1.1800 for me next week.
* Turkish bath (= laugh)
SuperCam - Hero or Villain?
I think you might have guessed which side of the argument I'm on. I am quite genuinely astonished at the crass hypocrisy of opposition (and some coalition) politicians complaining that David Cameron has marginalised the UK and despatched us to the outer wildernesses of Europe where no-one will listen to us and our views on the Euro will not be taken into account.
What on earth was the alternative? Can you imagine the furore if he had signed up with the rest of the lemmings at the cliff top? I doubt very much if he would have been let back into the country, let alone the houses of parliament. Sovereignty surrendered, budgets to be submitted to Brussels? Good grief, we might even have to convert to the Euro. Get real you lot, he had no choice whatsoever.
Nobby no-mates.
Let's not pretend otherwise, we are not popular in Europe now, although I suspect a few million European citizens might secretly be on our side. The sight of Sarkozy blanking Cameron in Brussels on Friday evening was a scene of pure childish petulance. I for one prefer my political leaders to have maturity and stature. Sarkozy lacks all three (stature twice).

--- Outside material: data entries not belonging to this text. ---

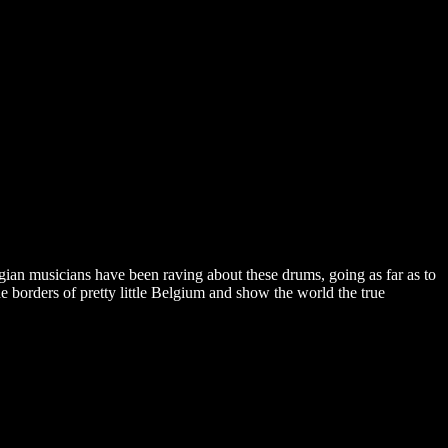
gian musicians have been raving about these drums, going as far as to
borders of pretty little Belgium and show the world the true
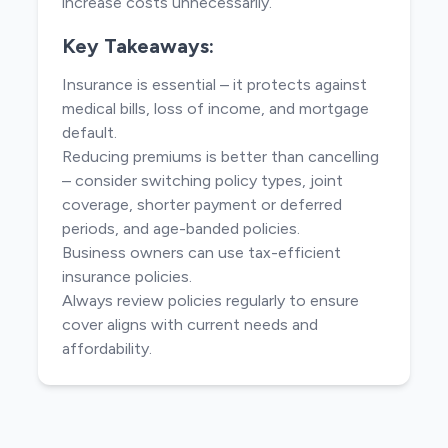
increase costs unnecessarily.
Key Takeaways:
Insurance is essential – it protects against
medical bills, loss of income, and mortgage
default.
Reducing premiums is better than cancelling
– consider switching policy types, joint
coverage, shorter payment or deferred
periods, and age-banded policies.
Business owners can use tax-efficient
insurance policies.
Always review policies regularly to ensure
cover aligns with current needs and
affordability.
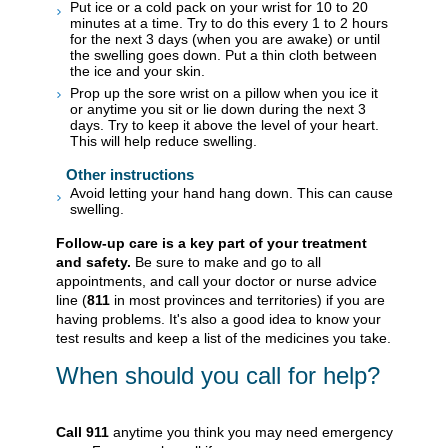
Put ice or a cold pack on your wrist for 10 to 20
minutes at a time. Try to do this every 1 to 2 hours
for the next 3 days (when you are awake) or until
the swelling goes down. Put a thin cloth between
the ice and your skin.
Prop up the sore wrist on a pillow when you ice it
or anytime you sit or lie down during the next 3
days. Try to keep it above the level of your heart.
This will help reduce swelling.
Other instructions
Avoid letting your hand hang down. This can cause
swelling.
Follow-up care is a key part of your treatment
and safety.
Be sure to make and go to all
appointments, and call your doctor or nurse advice
line (
811
in most provinces and territories) if you are
having problems. It's also a good idea to know your
test results and keep a list of the medicines you take.
When should you call for help?
Call
911
anytime you think you may need emergency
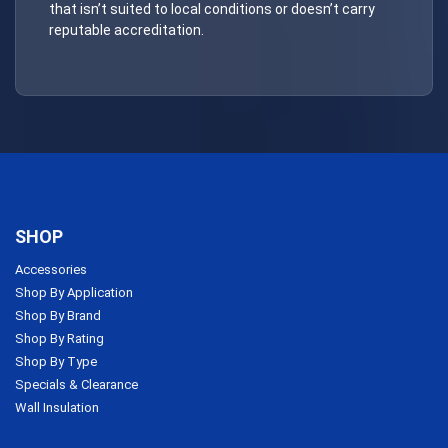
that isn’t suited to local conditions or doesn’t carry
reputable accreditation.
SHOP
Accessories
Shop By Application
Shop By Brand
Shop By Rating
Shop By Type
Specials & Clearance
Wall Insulation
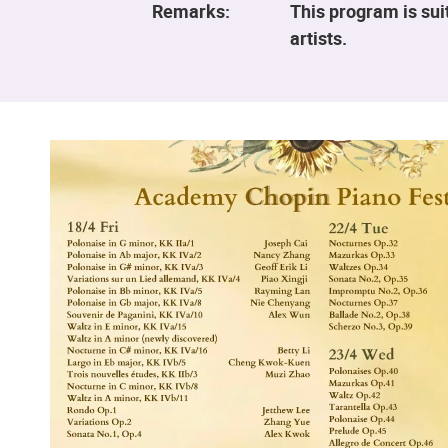
Remarks:
This program is sui
artists.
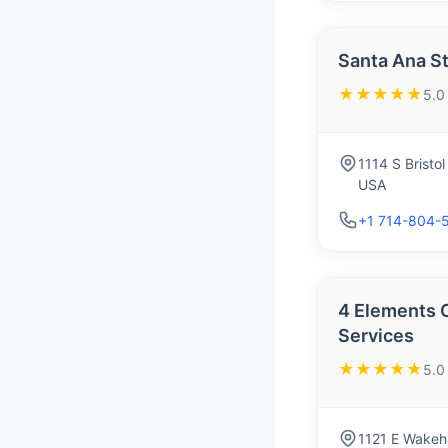
Santa Ana S
★★★★★
5.0
1114 S Bristo
USA
+1 714-804-
4 Elements 
Services
★★★★★
5.0
1121 E Wakeh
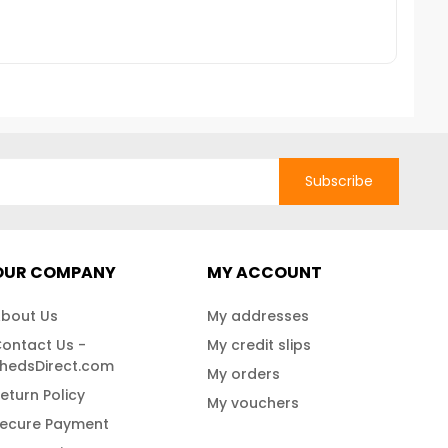
itions, ensuring your
Fast Shipping!
e safe. For further
se contact us at 888-
e Shipping
Subscribe
OUR COMPANY
MY ACCOUNT
bout Us
My addresses
ontact Us -
My credit slips
hedsDirect.com
My orders
eturn Policy
My vouchers
ecure Payment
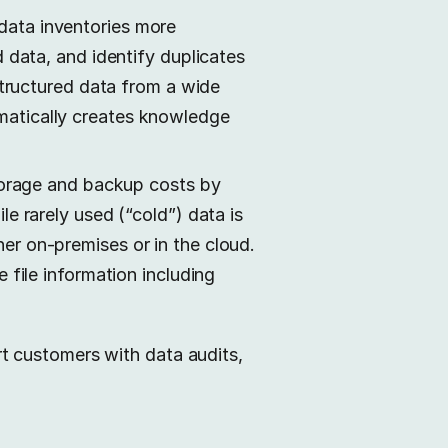
data inventories more
 data, and identify duplicates
structured data from a wide
matically creates knowledge
storage and backup costs by
e rarely used (“cold”) data is
er on-premises or in the cloud.
e file information including
t customers with data audits,
.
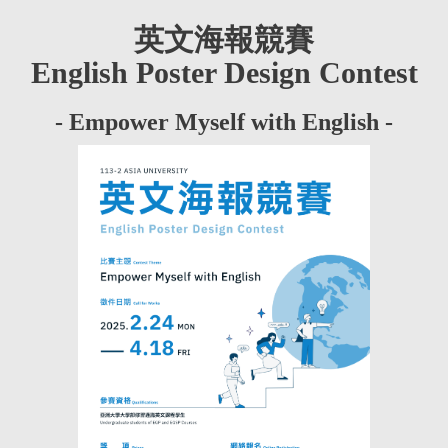
英文海報競賽
English Poster Design Contest
- Empower Myself with English -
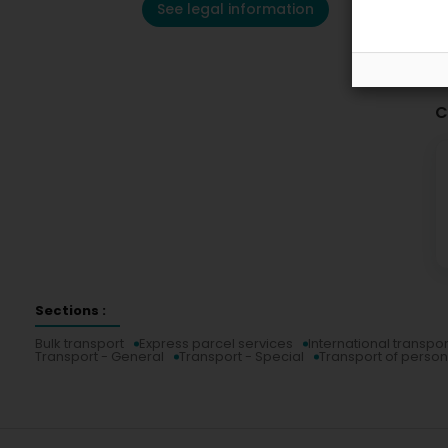
See legal information
C
Sections :
Bulk transport
Express parcel services
International transpor
Transport - General
Transport - Special
Transport of perso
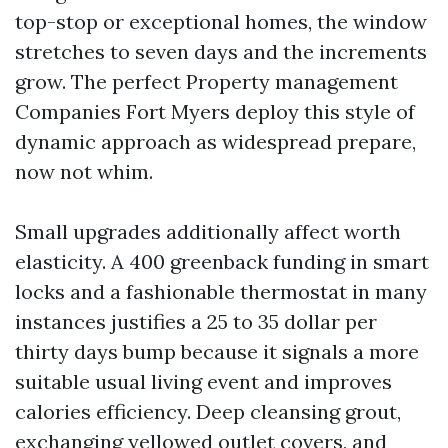
top-stop or exceptional homes, the window
stretches to seven days and the increments
grow. The perfect Property management
Companies Fort Myers deploy this style of
dynamic approach as widespread prepare,
now not whim.
Small upgrades additionally affect worth
elasticity. A 400 greenback funding in smart
locks and a fashionable thermostat in many
instances justifies a 25 to 35 dollar per
thirty days bump because it signals a more
suitable usual living event and improves
calories efficiency. Deep cleansing grout,
exchanging yellowed outlet covers, and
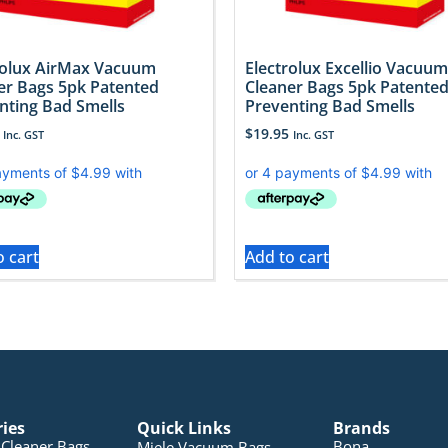
rolux AirMax Vacuum
Electrolux Excellio Vacuum
er Bags 5pk Patented
Cleaner Bags 5pk Patente
nting Bad Smells
Preventing Bad Smells
$
19.95
Inc. GST
Inc. GST
o cart
Add to cart
ries
Quick Links
Brands
Cleaner Bags
Bona
Miele Vacuum Bags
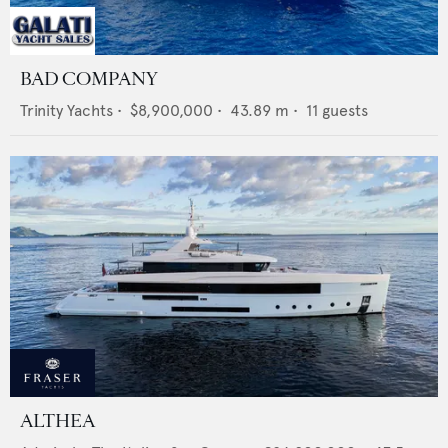
BAD COMPANY
Trinity Yachts
•
$8,900,000
•
43.89
m •
11
guests
ALTHEA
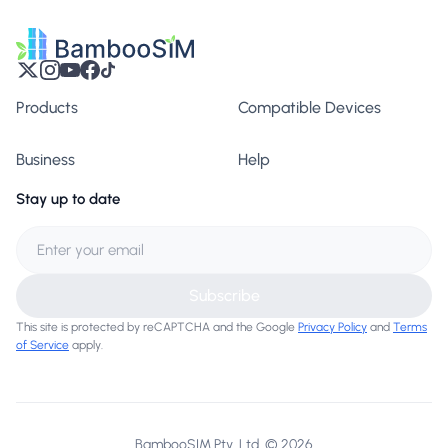
Products
Compatible Devices
Business
Help
Stay up to date
Subscribe
This site is protected by reCAPTCHA and the Google
Privacy Policy
and
Terms
of Service
apply.
BambooSIM Pty. Ltd. © 2026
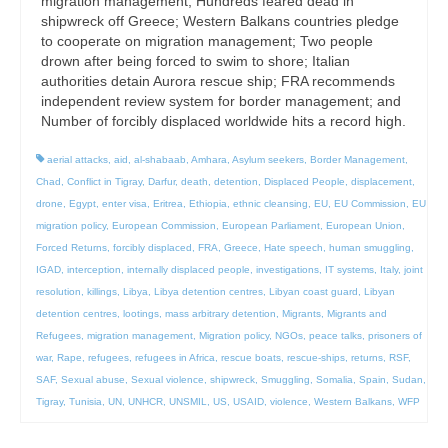
migration management; Hundreds feared dead in
shipwreck off Greece; Western Balkans countries pledge
to cooperate on migration management; Two people
drown after being forced to swim to shore; Italian
authorities detain Aurora rescue ship; FRA recommends
independent review system for border management; and
Number of forcibly displaced worldwide hits a record high.
aerial attacks
,
aid
,
al-shabaab
,
Amhara
,
Asylum seekers
,
Border Management
,
Chad
,
Conflict in Tigray
,
Darfur
,
death
,
detention
,
Displaced People
,
displacement
,
drone
,
Egypt
,
enter visa
,
Eritrea
,
Ethiopia
,
ethnic cleansing
,
EU
,
EU Commission
,
EU
migration policy
,
European Commission
,
European Parliament
,
European Union
,
Forced Returns
,
forcibly displaced
,
FRA
,
Greece
,
Hate speech
,
human smuggling
,
IGAD
,
interception
,
internally displaced people
,
investigations
,
IT systems
,
Italy
,
joint
resolution
,
killings
,
Libya
,
Libya detention centres
,
Libyan coast guard
,
Libyan
detention centres
,
lootings
,
mass arbitrary detention
,
Migrants
,
Migrants and
Refugees
,
migration management
,
Migration policy
,
NGOs
,
peace talks
,
prisoners of
war
,
Rape
,
refugees
,
refugees in Africa
,
rescue boats
,
rescue-ships
,
returns
,
RSF
,
SAF
,
Sexual abuse
,
Sexual violence
,
shipwreck
,
Smuggling
,
Somalia
,
Spain
,
Sudan
,
Tigray
,
Tunisia
,
UN
,
UNHCR
,
UNSMIL
,
US
,
USAID
,
violence
,
Western Balkans
,
WFP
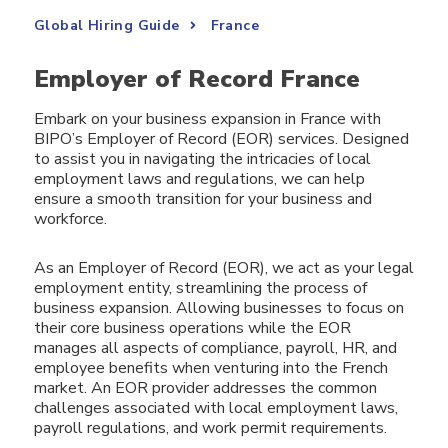
Global Hiring Guide
France
Employer of Record France
Embark on your business expansion in France with
BIPO’s Employer of Record (EOR) services. Designed
to assist you in navigating the intricacies of local
employment laws and regulations, we can help
ensure a smooth transition for your business and
workforce.
As an Employer of Record (EOR), we act as your legal
employment entity, streamlining the process of
business expansion. Allowing businesses to focus on
their core business operations while the EOR
manages all aspects of compliance, payroll, HR, and
employee benefits when venturing into the French
market. An EOR provider addresses the common
challenges associated with local employment laws,
payroll regulations, and work permit requirements.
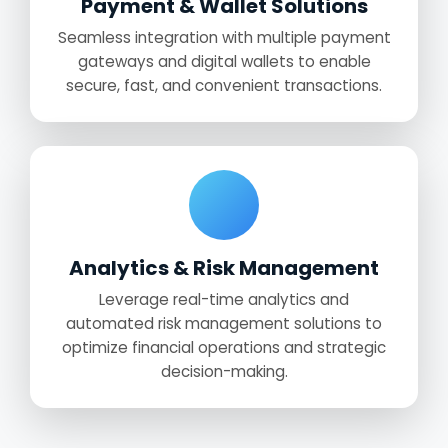
Payment & Wallet Solutions
Seamless integration with multiple payment
gateways and digital wallets to enable
secure, fast, and convenient transactions.
Analytics & Risk Management
Leverage real-time analytics and
automated risk management solutions to
optimize financial operations and strategic
decision-making.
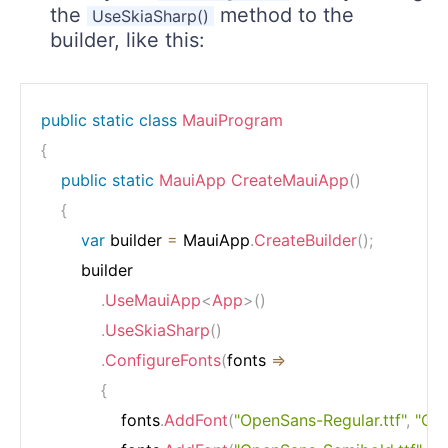
the
method to the
UseSkiaSharp()
builder, like this:
public
static
class
MauiProgram
{
public
static
MauiApp
CreateMauiApp
(
)
{
var
 builder 
=
 MauiApp
.
CreateBuilder
(
)
;
        builder

.
UseMauiApp
<
App
>
(
)
.
UseSkiaSharp
(
)
.
ConfigureFonts
(
fonts 
=>
{
                fonts
.
AddFont
(
"OpenSans-Regular.ttf"
,
"Op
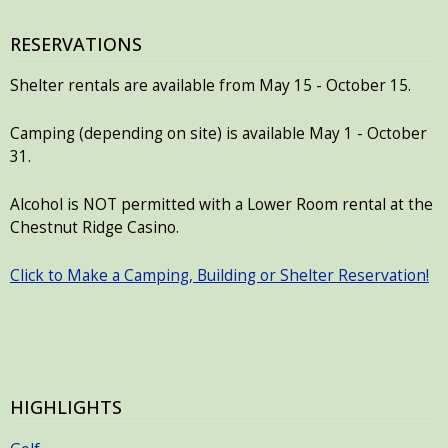
RESERVATIONS
Shelter rentals are available from May 15 - October 15.
Camping (depending on site) is available May 1 - October
31.
Alcohol is NOT permitted with a Lower Room rental at the
Chestnut Ridge Casino.
Click to Make a Camping, Building or Shelter Reservation!
HIGHLIGHTS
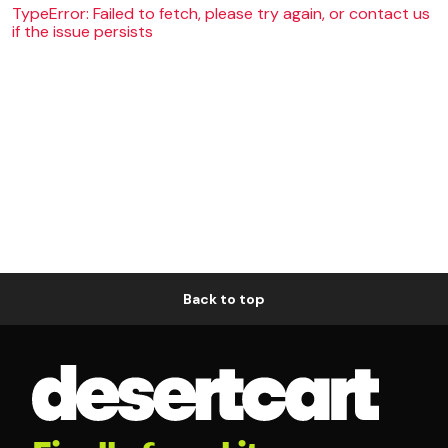
TypeError: Failed to fetch, please try again, or contact us
if the issue persists
Back to top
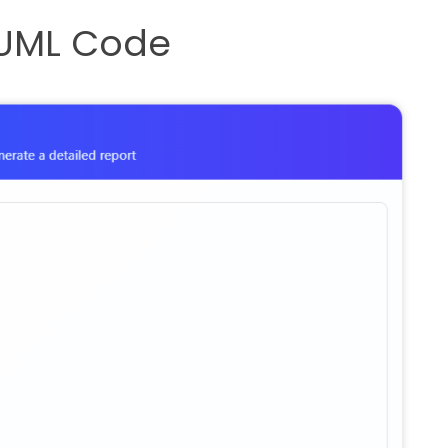
ntUML Code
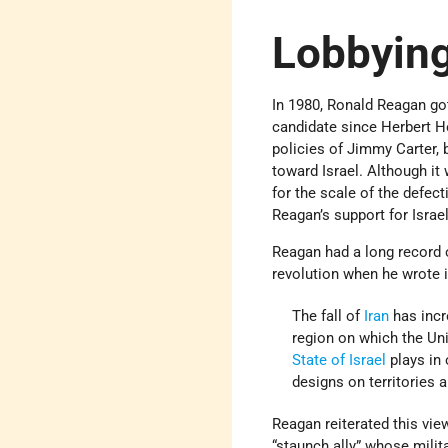
Lobbying
In 1980, Ronald Reagan got
candidate since Herbert H
policies of Jimmy Carter, 
toward Israel. Although it
for the scale of the defec
Reagan’s support for Israe
Reagan had a long record o
revolution when he wrote 
The fall of
Iran
has incr
region on which the Unit
State of Israel
plays in 
designs on territories a
Reagan reiterated this vie
“staunch ally” whose milit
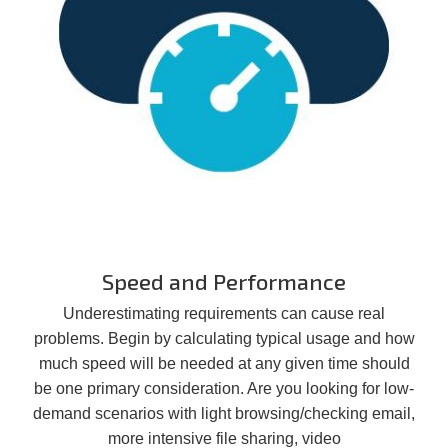
Speed and Performance
Underestimating requirements can cause real
problems. Begin by calculating typical usage and how
much speed will be needed at any given time should
be one primary consideration. Are you looking for low-
demand scenarios with light browsing/checking email,
more intensive file sharing, video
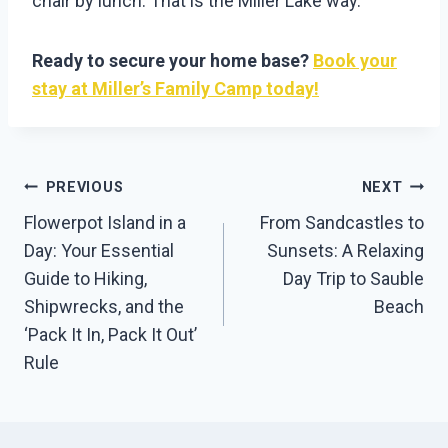
chair by lunch. That is the Miller Lake way.
Ready to secure your home base?
Book your
stay at Miller’s Family Camp today!
Post
PREVIOUS
NEXT
Navigation
Flowerpot Island in a
From Sandcastles to
Day: Your Essential
Sunsets: A Relaxing
Guide to Hiking,
Day Trip to Sauble
Shipwrecks, and the
Beach
‘Pack It In, Pack It Out’
Rule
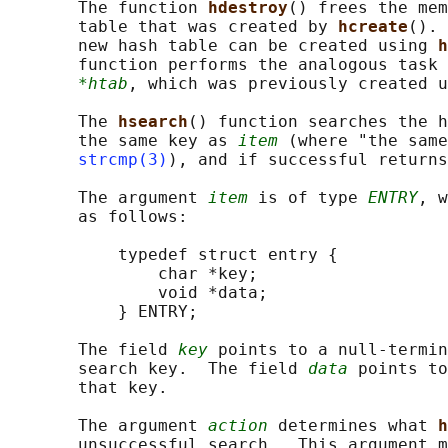
       The function 
hdestroy
() frees the mem
       table that was created by 
hcreate
(). 
       new hash table can be created using 
h
       function performs the analogous task 
*htab
, which was previously created u
       The 
hsearch
() function searches the h
       the same key as 
item
 (where "the same
strcmp(3)
), and if successful returns
       The argument 
item
 is of type 
ENTRY
, w
       as follows:

           typedef struct entry {

               char *key;

               void *data;

           } ENTRY;

       The field 
key
 points to a null-termin
       search key.  The field 
data
 points to
       that key.

       The argument 
action
 determines what 
h
       unsuccessful search.  This argument m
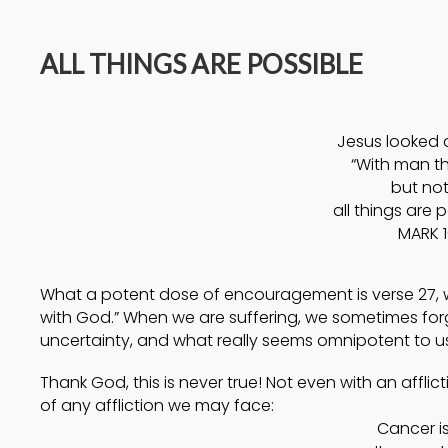
14
ALL THINGS ARE POSSIBLE
A HIGH VIEW OF GOD
APRIL
2025
Jesus looked 
17
“With man thi
but not
HELPING A
SEPTEMBER
all things are 
FRIEND BATTLING
2024
MARK 1
DEPRESSION
What a potent dose of encouragement is verse 27, wh
with God.” When we are suffering, we sometimes for
uncertainty, and what really seems omnipotent to us i
Thank God, this is never true! Not even with an affli
of any affliction we may face:
Cancer is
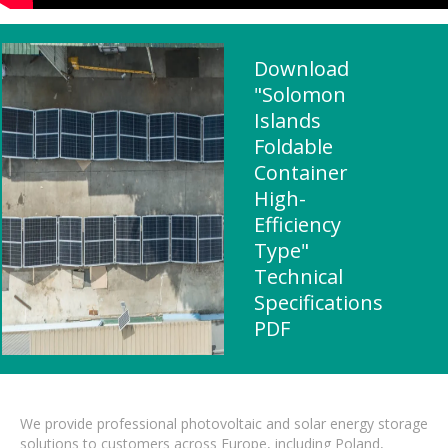
Download
"Solomon
Islands
Foldable
Container
High-
Efficiency
Type"
Technical
Specifications
PDF
We provide professional photovoltaic and solar energy storage
solutions to customers across Europe, including Poland,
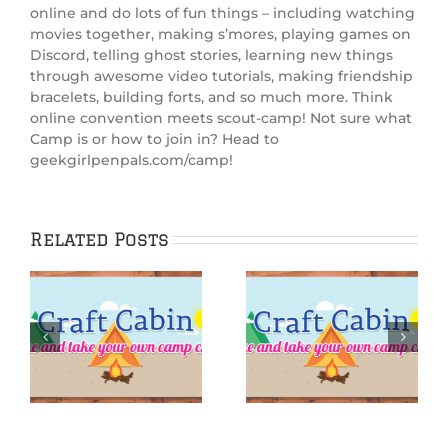
online and do lots of fun things – including watching
movies together, making s’mores, playing games on
Discord, telling ghost stories, learning new things
through awesome video tutorials, making friendship
bracelets, building forts, and so much more. Think
online convention meets scout-camp! Not sure what
Camp is or how to join in? Head to
geekgirlpenpals.com/camp!
Related Posts
:
IGGPPCamp 2025:
IGGPPCamp 2025:
rn
Finger surf-
Siren Sugar
board
Scrub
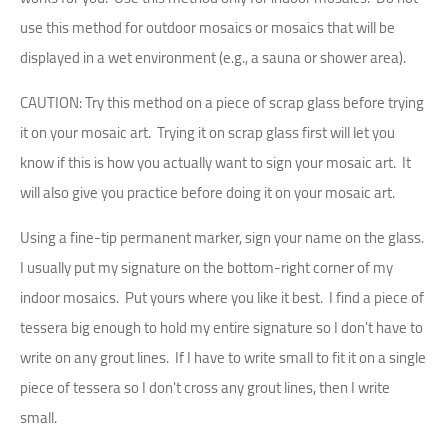
use this method for outdoor mosaics or mosaics that will be
displayed in a wet environment (e.g., a sauna or shower area).
CAUTION: Try this method on a piece of scrap glass before trying
it on your mosaic art. Trying it on scrap glass first will let you
know if this is how you actually want to sign your mosaic art. It
will also give you practice before doing it on your mosaic art.
Using a fine-tip permanent marker, sign your name on the glass.
I usually put my signature on the bottom-right corner of my
indoor mosaics. Put yours where you like it best. I find a piece of
tessera big enough to hold my entire signature so I don't have to
write on any grout lines. If I have to write small to fit it on a single
piece of tessera so I don't cross any grout lines, then I write
small.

For a while on Friday we were not alone. A few other EU but non Euro members' initial reaction was 'Your having a Turkish'*, but they soon succumbed to the herd mentality and toed the line. Countries like Ireland, Greece and Portugal had no choice of course. Firstly they are already in the Euro, and secondly they desperately need the continuing support of the Eurozone. But alone in Europe we now definitely are. There are 27 members of the EU, and 26 of them have signed up for the new financial treaty.
Should we care?
Unfortunately yes. There was no way we could actually gain from this mess that the Euro has got itself into. There is no way we can agree to be a part of this group, but being isolated will very probably harm us. We will not be able to influence any course of action that they decide to take regarding the financial stability of the Euro, but the UK is an absolutely vital part of Europe, and as full members of the European Union we maintain a very large say in what goes on. So large in fact that nothing can be done to force us into any measures we don't want to take, even by the 26 Eurozone (and wannabees) countries. Having said that though, the lemmings will have the power to act in ways contrary to our best interests.
What now?
They will continue to muddle through, at best. Precious little came out of last week in terms of saving the Euro. Germany and France may look like willing bedmates, but there is a lot of bickering going on under the sheets. The much vaunted new treaty doesn't actually introduce any new rules or constraints, it just repeats existing rules that everyone, including France, has been breaking consistently over the last ten years. Do we really expect anything to change? One commentator got it right when comparing it to having a speed limit on a motorway that no-one ever enforces. Now apparently there will be traffic police. We'll see. Maybe the Greeks will start paying their motorway toll fees. And maybe not.